Filbertone
- Names: IUPAC name (2E)-5-Methyl-2-hepten-4-one

Identifiers
- CAS Number: 102322-83-8; 135910-94-0 (R); 122440-59-9 (S);
- 3D model (JSmol): Interactive image;
- ChemSpider: 4515100;
- ECHA InfoCard: 100.133.148
- PubChem CID: 5362588;
- UNII: 8K2S58736F; F91628PI7J (R); Z91CSH86RZ (S);
- CompTox Dashboard (EPA): DTXSID401017670 ;

Properties
- Chemical formula: C_{8}H_{14}O
- Molar mass: 126.199 g·mol^{−1}

= Filbertone =

Filbertone is the principal flavor compound of hazelnuts. It is used in perfumery and is designated as generally recognized as safe (GRAS) for use in food products.

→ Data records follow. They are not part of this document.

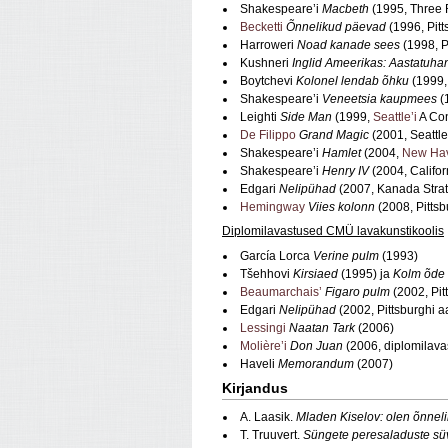
Shakespeare’i
Macbeth
(1995, Three 
Becketti
Õnnelikud päevad
(1996, Pit
Harroweri
Noad kanade sees
(1998, P
Kushneri
Inglid Ameerikas: Aastatuha
Boytchevi
Kolonel lendab õhku
(1999
Shakespeare’i
Veneetsia kaupmees
(
Leighti
Side Man
(1999,
Seattle’i
A Con
De Filippo
Grand Magic
(2001, Seattle
Shakespeare’i
Hamlet
(2004,
New Ha
Shakespeare’i
Henry IV
(2004, Califo
Edgari
Nelipühad
(2007, Kanada Stratf
Hemingway
Viies kolonn
(2008, Pitts
Diplomilavastused CMÜ lavakunstikoolis
García Lorca
Verine pulm
(1993)
Tšehhovi
Kirsiaed
(1995) ja
Kolm õde
Beaumarchais’
Figaro pulm
(2002, Pit
Edgari
Nelipühad
(2002, Pittsburghi a
Lessingi
Naatan Tark
(2006)
Molière’i
Don Juan
(2006, diplomilav
Haveli
Memorandum
(2007)
Kirjandus
A. Laasik.
Mladen Kiselov: olen õnnelik
T. Truuvert.
Süngete peresaladuste sü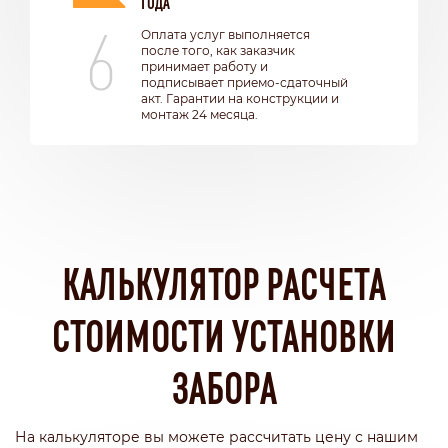
ГОДА
6
Оплата услуг выполняется
после того, как заказчик
принимает работу и
подписывает приемо-сдаточный
акт. Гарантии на конструкции и
монтаж 24 месяца.
КАЛЬКУЛЯТОР РАСЧЕТА
СТОИМОСТИ УСТАНОВКИ
ЗАБОРА
На калькуляторе вы можете рассчитать цену с нашим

Because filbertone is found in hazelnut oil, its presence can be used to detect the adulteration of olive oil with less expensive hazelnut oil.

The natural compound is a mixture of both enantiomers, and its composition can vary depending on the source. Whilst the aroma of the racemate is described as "hazelnut, nutty", the dextro enantiomer (+)-(E,S)-filbertone is described as "hazelnut, metallic, fatty, nutty" and the laevo enantiomer (-)-(E,R)-filbertone is "hazelnut, soft, buttery, chocolate, metallic, nutty".